State v. Armstrong

COBB, Judge,

concurring specially.

The information charging Armstrong with both DUI manslaughter and vehicular homicide alleged that the single homicide occurred on September 27, 1986. Since the crime occurred prior to July 1, 1988, the effective date of the 1988 amendment of section 775.021(4)1 that amendment does not apply to this case. Therefore, we must apply the mode of analysis set out in Carawan v. State, 515 So.2d 161 (Fla.1987). See State v. Smith, 547 So.2d 613 (Fla.1989).

Pursuant to a Carawan analysis, DUI manslaughter and vehicular homicide convictions cannot both be sustained by one homicide. See Houser v. State, 474 So.2d 1193 (Fla.1985). Under a Blockburger2 analysis, as required by section 775.-021(4), Florida Statutes (Supp.1988), the DUI manslaughter and vehicular homicide are separate criminal offenses, each requiring proof of an element that the other does not. See Higdon v. State, 490 So.2d 1252 (Fla.1986). The former requires intoxication, the latter reckless operation of a motor vehicle. This differentiation between the two offenses has survived the 1986 amendment to the manslaughter by intoxication statute, which added the factor of causation. See Ch. 86-296, Laws of Florida and Magaw v.
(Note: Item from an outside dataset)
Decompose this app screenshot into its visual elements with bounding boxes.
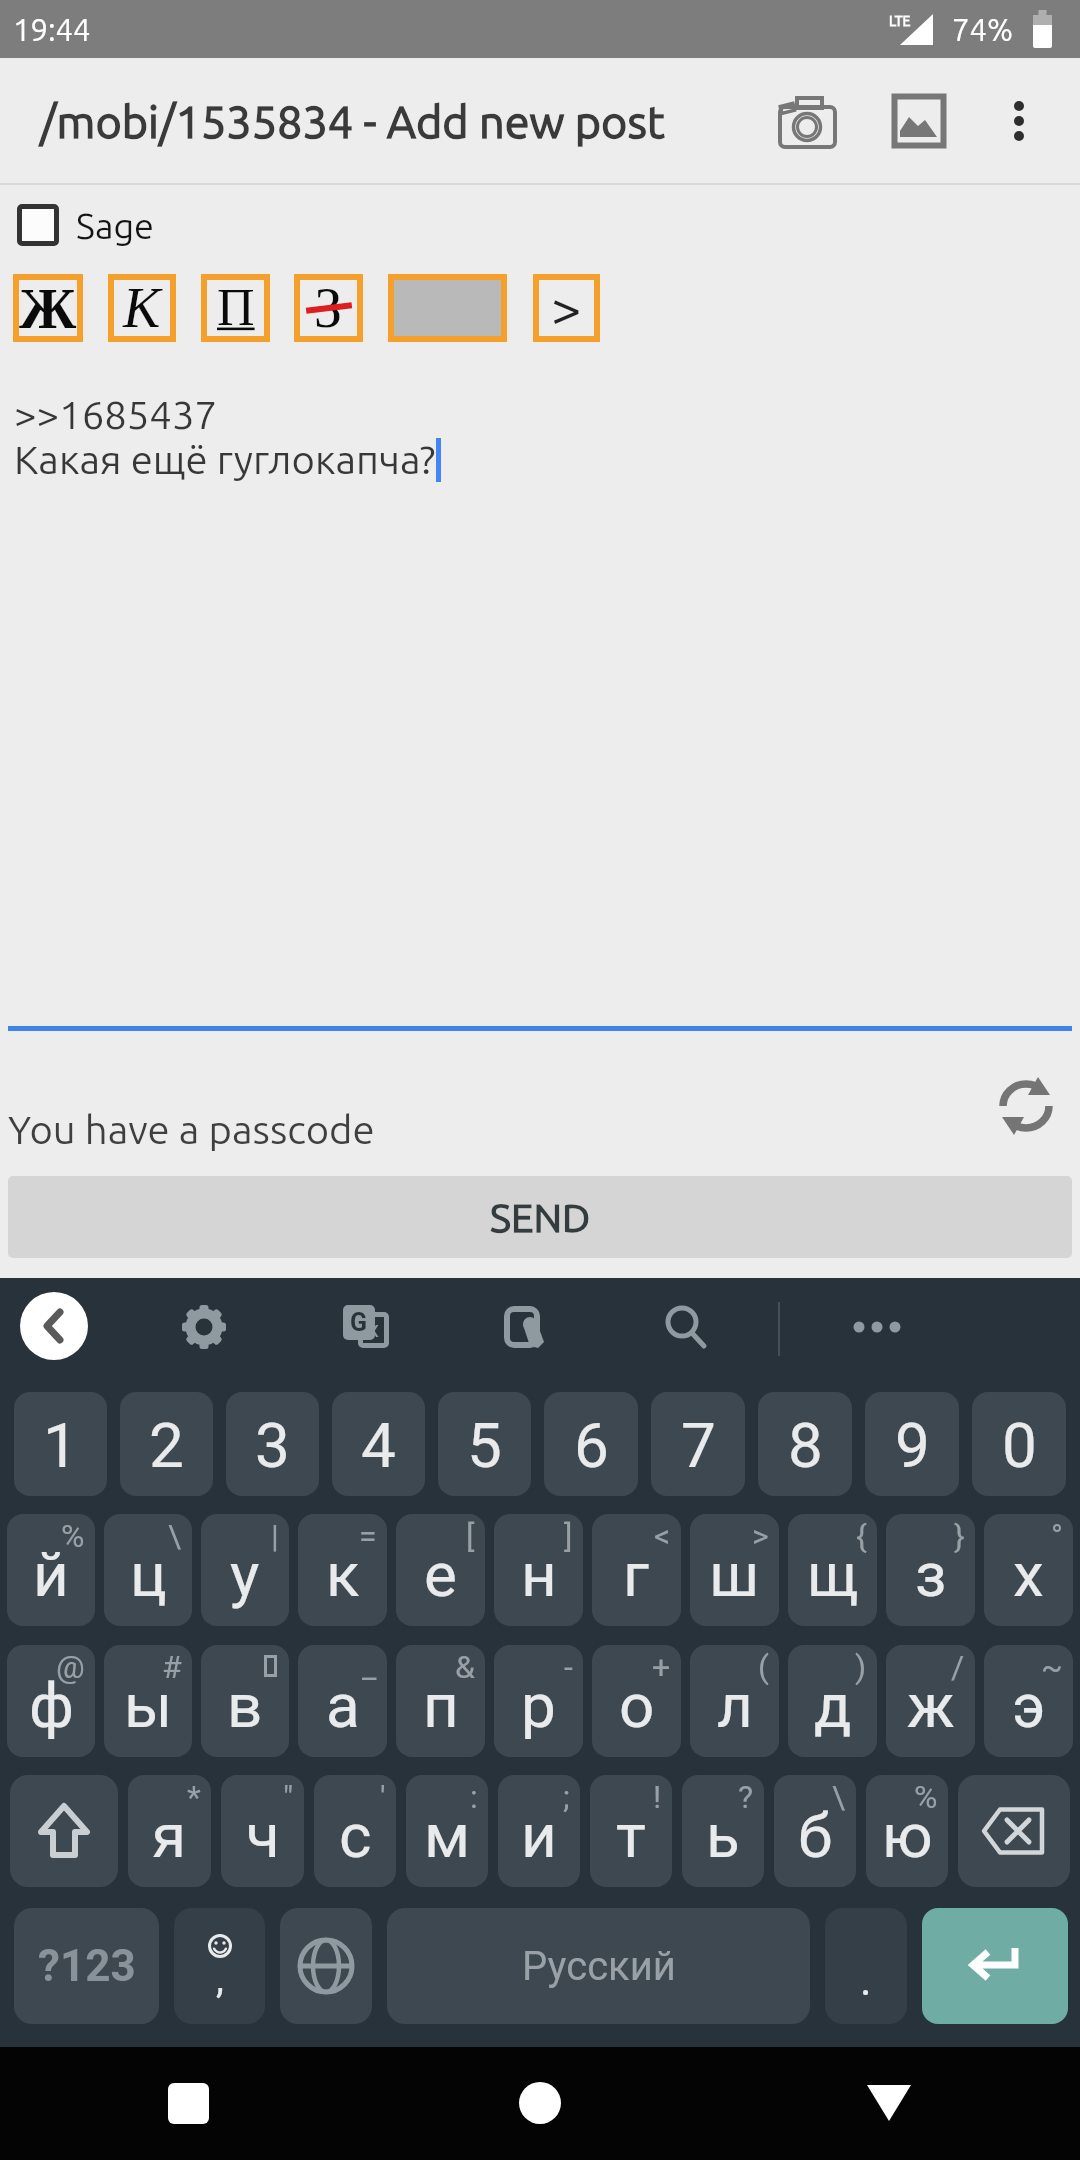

State, 537 So.2d 564 (Fla.1989).

Had the instant offense occurred subsequent to July 1, 1988, the analysis could no longer focus on double jeopardy; however, it would seem that a defendant convicted of two homicides for one unintended traffic death could present a formidable equal protection argument. Since the instant death preceded July 1, 1988, I concur with the majority opinion.

. See Ch. 88-131, § 7, Laws of Florida.

. See Blockburger v. United States, 284 U.S. 299, 52 S.Ct. 180, 76 L.Ed. 306 (1932).